Cet article a été écrit en réponse à un récent article paru sur developpez.com : Le WebGL a t-il un avenir.

ça commence mal…

Le ton du titre suscite déjà le doute quant à la partialité de l’auteur.

WebGL est la spécification d’une bibliothèque graphique 3D au même niveau que OpenGL ou Direct3D. Celle-ci repose sur OpenGL ES 2.0 (la spécification pour l’embarqué de OpenGL) et permet de créer des pages Internet intégrant du contenu 3D. Ainsi, à l’aide de HTML 5 et du Javascript vous pouvez afficher un rendu accéléré par la carte graphique et bénéficiant donc de la puissance du GPU.

WebGL n’est pas une bibliothèque graphique 3D. La bibliothèque 3D utilisée par WebGL est OpenGL ES2.0, et parfois les appels vers cette bibliothèques sont transcrits en DirectX via Angle, notamment sous Windows. WebGL est un binding, soit une liaison entre Javascript et OpenGL ES2. Il permet simplement d’utiliser OpenGL ES via javascript.

WebGL permet d’aller bien plus loin qu’afficher du contenu 3D sur des pages internet. En effet depuis le VRML de l’eau a coulé sous les ponts. WebGL permet de créer des applications interactives 3D dans le navigateur : des jeux, des configurateurs 3D, des interfaces de navigation, de la réalité augmentée, …

A l’aide d’HTML5 et de javascript il est effectivement possible d’afficher du rendu accéléré par la carte graphique : sur un navigateur moderne tout est accéléré par le GPU. Mais WebGL ne fait pas partie du standard HTML5. HTML5 est un standard normalisé par le W3C, consortium industriel spécialisé dans le web, tandis que WebGL est spécifié par le Khronos Group, consortium industriel spécialisé dans l’accélération matérielle, et pas moins légitime que le précédent (même si son nom est moins hype et fait moins branché que le World Wide Web Consortium).

 

Le support

Actuellement, les principaux navigateurs présents sur le marché disposent du support de WebGL :

Firefox (6 juillet 2010)
Google Chrome(3 février 2011)
Safari (20 juillet 2011)
Opera (14 juin 2012)
Internet Explorer (17 octobre 2013).
les versions mobiles de Firefox, Opera et du navigateur de Blackberry supportent également WebGL.

L’information est plutôt approximative.

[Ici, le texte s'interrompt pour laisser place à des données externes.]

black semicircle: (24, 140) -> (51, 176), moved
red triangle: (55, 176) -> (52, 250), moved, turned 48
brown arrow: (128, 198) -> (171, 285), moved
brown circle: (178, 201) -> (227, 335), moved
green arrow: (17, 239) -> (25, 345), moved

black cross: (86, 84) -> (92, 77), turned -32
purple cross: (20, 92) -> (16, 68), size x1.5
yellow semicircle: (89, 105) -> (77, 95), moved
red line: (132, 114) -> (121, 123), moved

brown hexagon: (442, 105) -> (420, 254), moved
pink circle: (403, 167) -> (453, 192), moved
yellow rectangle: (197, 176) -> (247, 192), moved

Pour des statistiques détaillées des support il vaut mieux se fier à caniuse.com/webgl. Il est nécessaire de préciser que bien que Safari ai implémenté WebGL précocement, il a fallu attendre la version 8 du navigateur pour que WebGL soit activé par défaut (sortie après IE11 dont l’activation est par défaut). WebGL sera également compatible avec la version 8 d’iOS Safari, et il l’est déjà avec les dernières moutures d’IE mobile.

 

La sécurité

 On notera aussi le possible second frein lorsque des failles de sécurité critiques ont été découvertes dans le standard même, entraînant notamment la vive réaction de la communauté et de Microsoft.

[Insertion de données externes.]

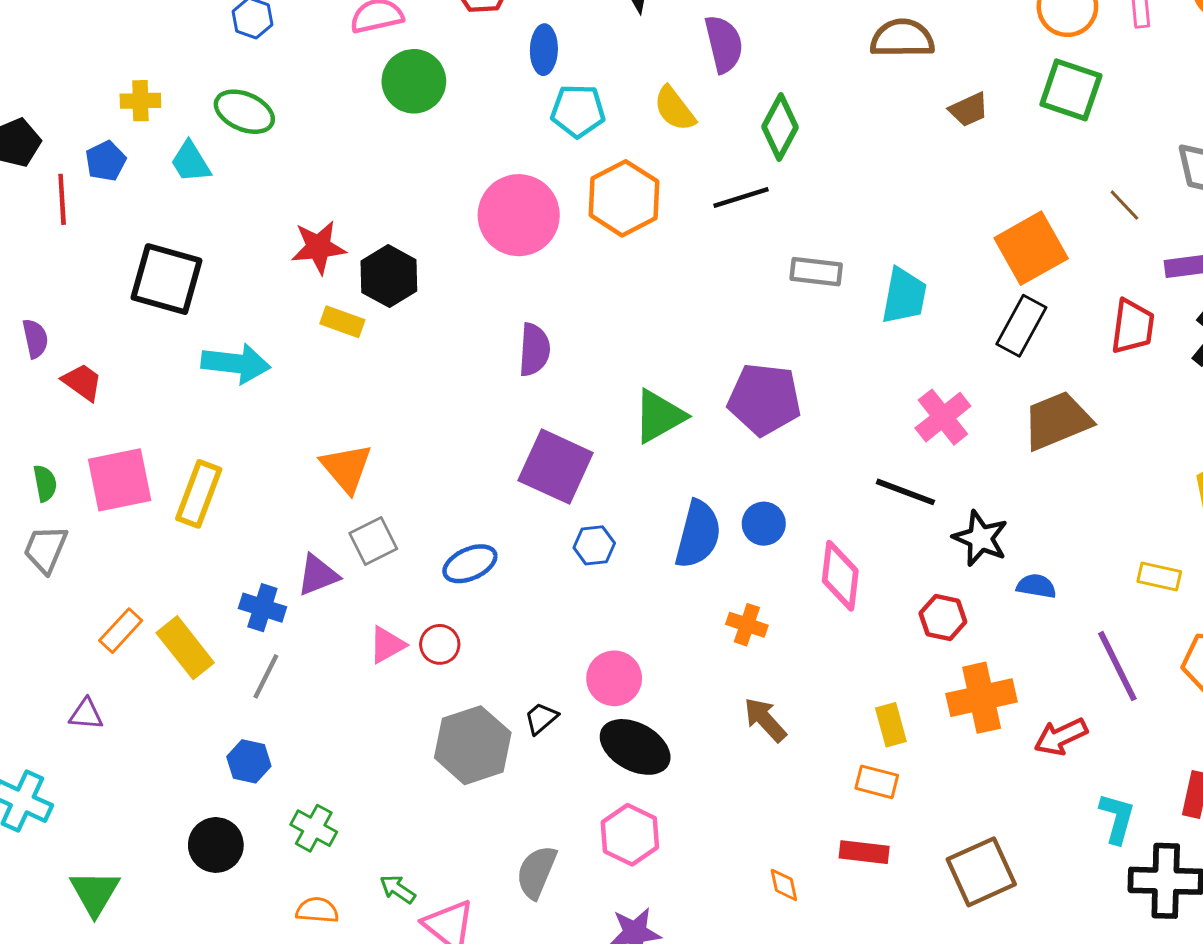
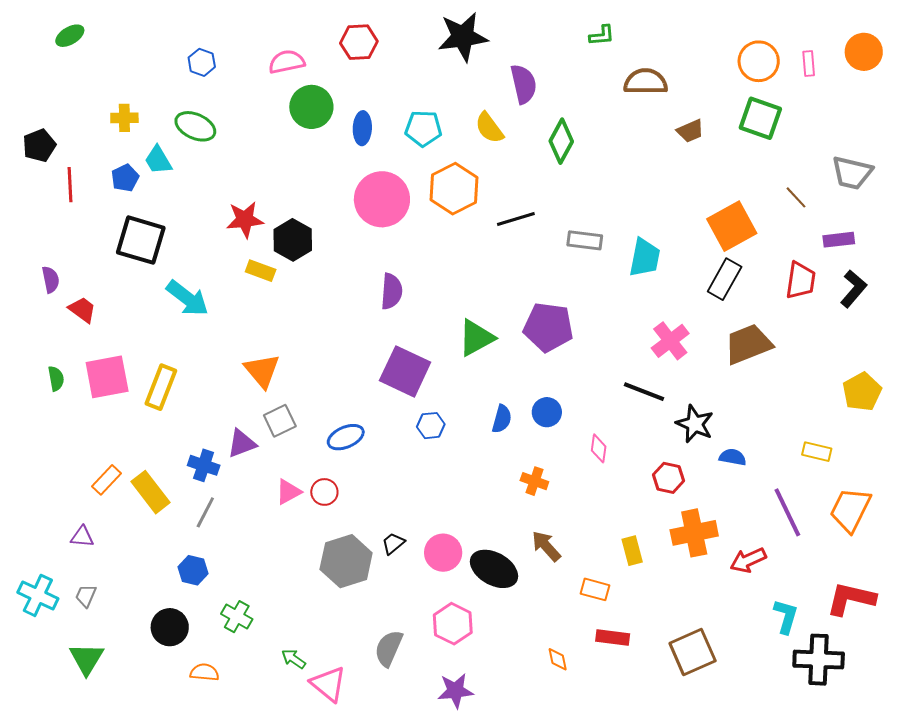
blue ellipse: (544, 50) -> (362, 128), moved
blue pentagon: (106, 161) -> (125, 178), moved
black line: (741, 198) -> (516, 219), moved
cyan arrow: (236, 363) -> (187, 298), turned 30
blue semicircle: (698, 534) -> (502, 419), size x0.6
gray trapezoid: (45, 549) -> (86, 596), moved, size x0.7
pink diamond: (840, 576) -> (599, 448), size x0.6
pink circle: (614, 678) -> (443, 553), moved
black ellipse: (635, 747) -> (494, 569), moved
orange rectangle: (877, 782) -> (595, 589), moved
orange semicircle: (317, 910) -> (204, 672), moved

Lors des débuts de WebGL, Microsoft tentait d’imposer sa technologie propriétaire, Silverlight, d’où sa réticence face à WebGL. Depuis Internet Explorer a rapidement comblé son retard, implémenté WebGL depuis la version 11 et Microsoft soutient également le développement du moteur BabylonJS. Deux failles de sécurité ont été découvertes dans la foulée de la sortie de Firefox 4 avec WebGL activé par défaut, et ont été très rapidement corrigées. L’une permettait de récupérer des images normalement accessibles via un login (on peut voler des photos de Facebook waouuh !), et l’autre permettait de récupérer des contenus des tampons vidéos, pour certains GPU avec des pilotes non sécurisés.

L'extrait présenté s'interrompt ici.